The precious metal then began an upward rising trend lasting through early-2006, defined by both buyers and sellers emerging at higher and higher intervals (magenta lines).

In early-2006, gold broke higher through its upper boundary as buyers overwhelmed sellers (red callout). Notice how following the breakout, the former resistance trend acted as support on no less than six occasions, including the 2008 crash low at $680, the 2015 bottom at $1,045, and the 2018 bottom at $1,185. Support-turned-resistance is a common theme in technical analysis, as second-chance buyers emerge when an asset falls back to a key breakout level.

Following gold’s all-time peak in 2011 at $1,923 per ounce, the precious metal retraced nearly 50% to bottom at $1,045 in December 2015. In sum, gold spent nearly 6 years basing (2013 – 2019) below the key $1,434 level (black lines), before finally breaking out in June 2019 (red callout).
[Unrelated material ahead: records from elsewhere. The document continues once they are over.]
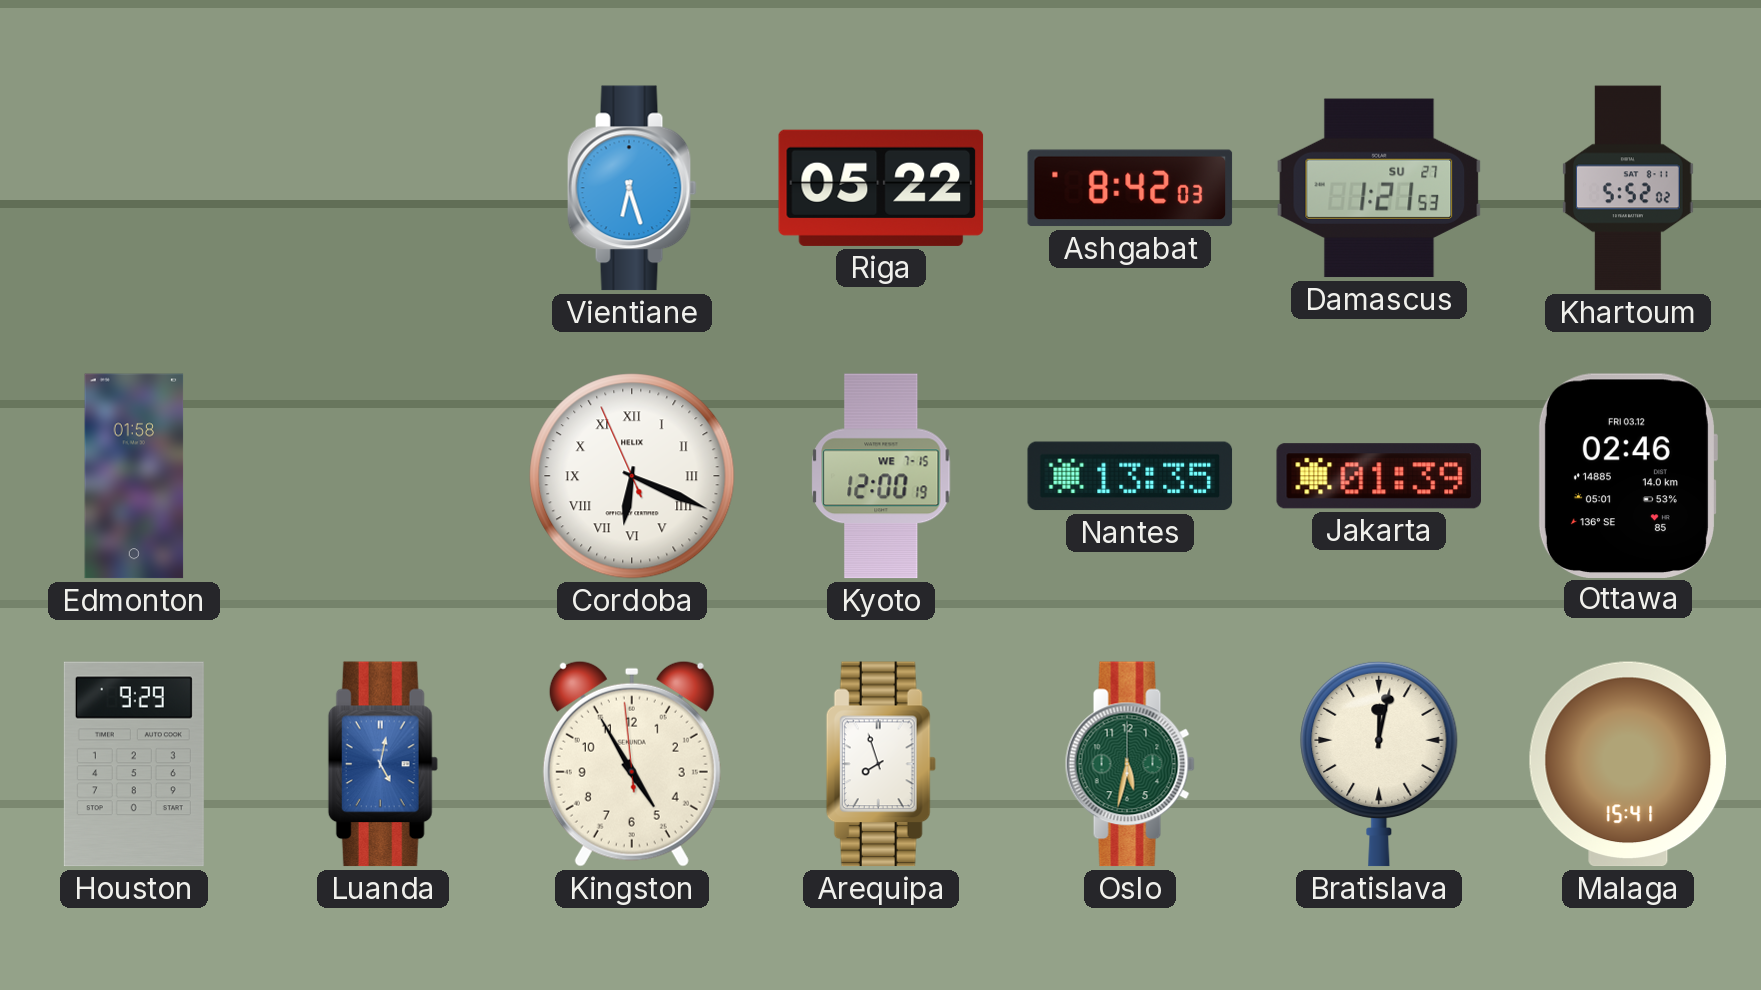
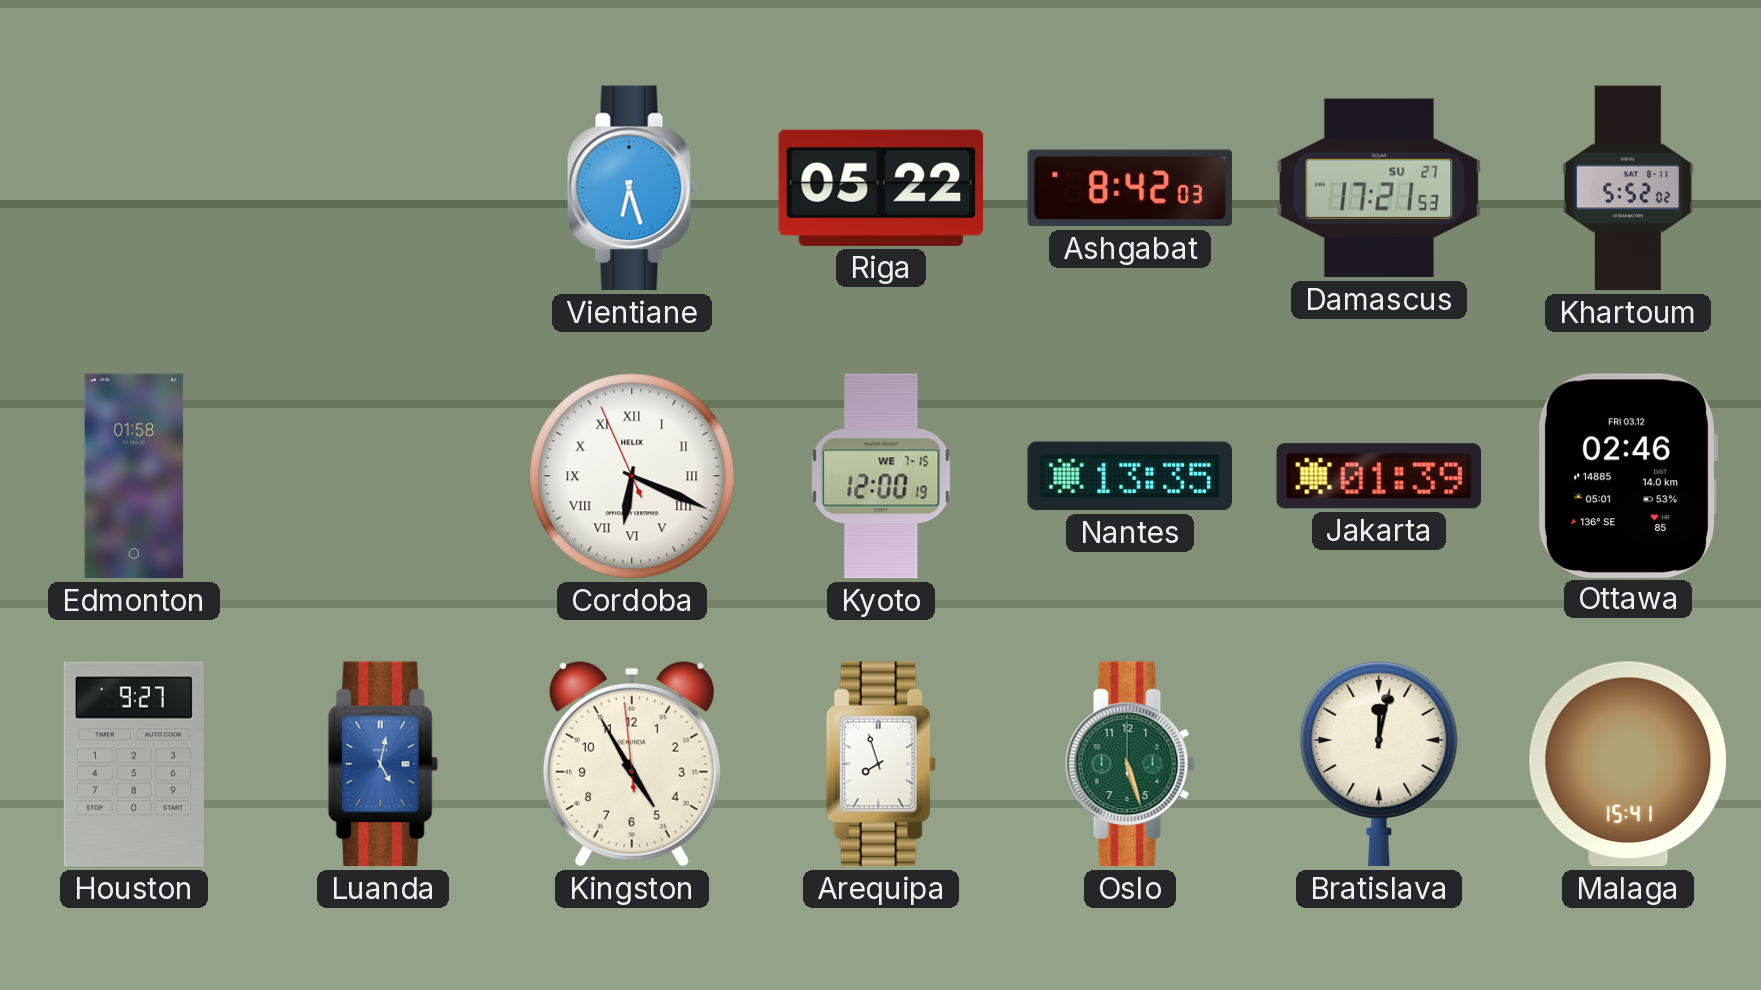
Damascus: 1:21 -> 17:21
Houston: 9:29 -> 9:27
Oslo: 5:32 -> 5:27
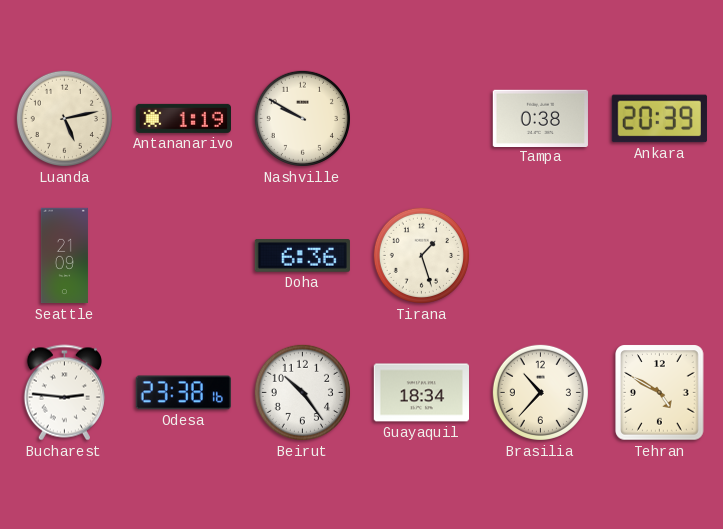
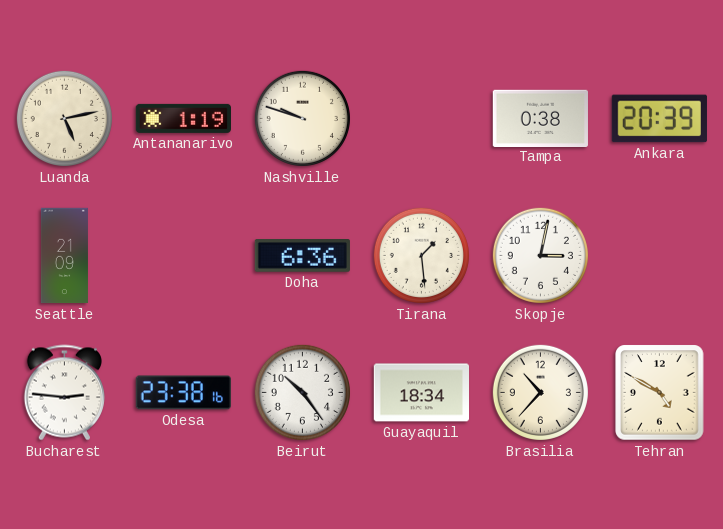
Nashville: 9:50 -> 9:48
Tirana: 1:27 -> 1:29
Skopje: none -> 3:02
Gold Approaches Long-Term Resistance

Gold is now approaching two separate long-term resistance levels.

  1. (Upper blue lines) – Since the 2018 low at $1,185 per ounce, gold has witnessed a rising trend of sellers emerge every several months, labeled Primary Rising Resistance. Note how each time gold approaches this zone, it is rejected by sellers. Gold is approaching the blue resistance zone once again as this article is going to press. As the trend is rising, the sellers are expected to emerge at $1,800 by July.
  2. (Horizontal black lines) – Gold is also approaching significant horizontal resistance dating back to 2011 – 2012. Note how in the years surrounding gold’s all-time peak, the precious metal was rejected on three separate occasions each time it approached the $1,800 zone. We strongly expect that former buyers from this $1,800 resistance zone will be using the current rally to sell near break-even as gold once again approaches this level.

In sum, there are two important long-term resistance levels converging in the $1,800 region.

Gold Approaches Long-Term Target

A third target also corresponds with the $1,800 resistance region for gold.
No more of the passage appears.